If you run unzip -l on the apk you generate from Anrdoid Studio, are you actually seeing an executable file in it or a static or shared library? My current apks are ending up with a single shared library (created from the application code and static libraries) in the lib/x86 or lib/armeabi-v7a directories.
Matthias Melcher Introduces Quicklook Of Stl-files For Mac Free
I'm planning on splitting my apks by platform (x86 or arm and 32 or 64 bit) to save space. I've checked the Google Play store, Amazon App store and F-Droid and they all support multiple apks divided by platform for distributing apps. Using a prefix is one option for accessing files differently. I was attempting to keep my code as cross-platform as possible and not distinguish between whether something came from a zipped apk file or was accessible on the actual file system. I use bsd-gettext instead of the GNU gettext/libintl library for supporting internationalization. I'm currently working on adding support to the bsd-gettext library to read the mo files if they're under a subdirectory of assets in the apk file.
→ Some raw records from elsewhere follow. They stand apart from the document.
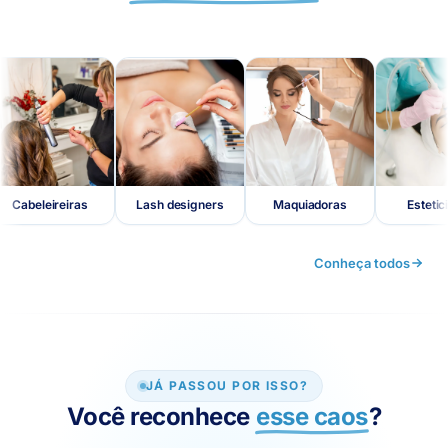
Dep
Lash designers
Maquiadoras
Esteticistas
Conheça todos
JÁ PASSOU POR ISSO?
Você reconhece
esse caos
?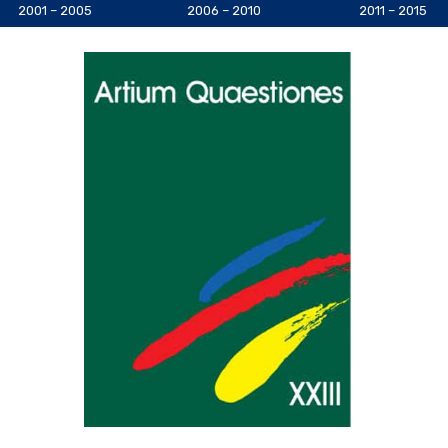
2001 – 2005
2006 – 2010
2011 – 2015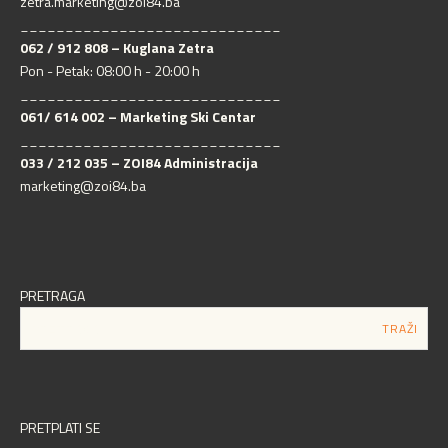
zetra.marketing@zoi84.ba
_____________________________
062 / 912 808 – Kuglana Zetra
Pon - Petak: 08:00 h - 20:00 h
_____________________________
061/ 614 002 – Marketing Ski Centar
_____________________________
033 / 212 035 – ZOI84 Administracija
marketing@zoi84.ba
PRETRAGA
PRETPLATI SE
So, far it's working without requiring any major modifications to the C/C applications that use the gettext library. However, it did require modifications to bsdgettext to make it work transparently. I've also made the assumption that all read only files will be in the apk and read/write files will be in the path returned by android.content.Context.getFilesDir. I believe SDL checks whether a file is in the apk first and if it doesn't find it, it checks the file system.
That way, the same code works on Android and non-Android platforms. On Friday, April 6, 2018 at 3:28:19 AM UTC-4, Matthias Melcher wrote: Moving to ES would be quite easy. One thing at a time though.
Matthias Melcher Introduces Quicklook Of Stl-files For Mac Os
As for fonts, I added a mechanism to read fonts that are inside the apk resource directory, so you can add whatever you like. They are rendered into a luminance buffer and can be directly rendered to screen in ES. Going off at a bit of a tangent, the GL text rendering in 1.4 works basically like that anyway, on all the “main” platforms. Matthias Melcher 10/6/2018, 14:10 น.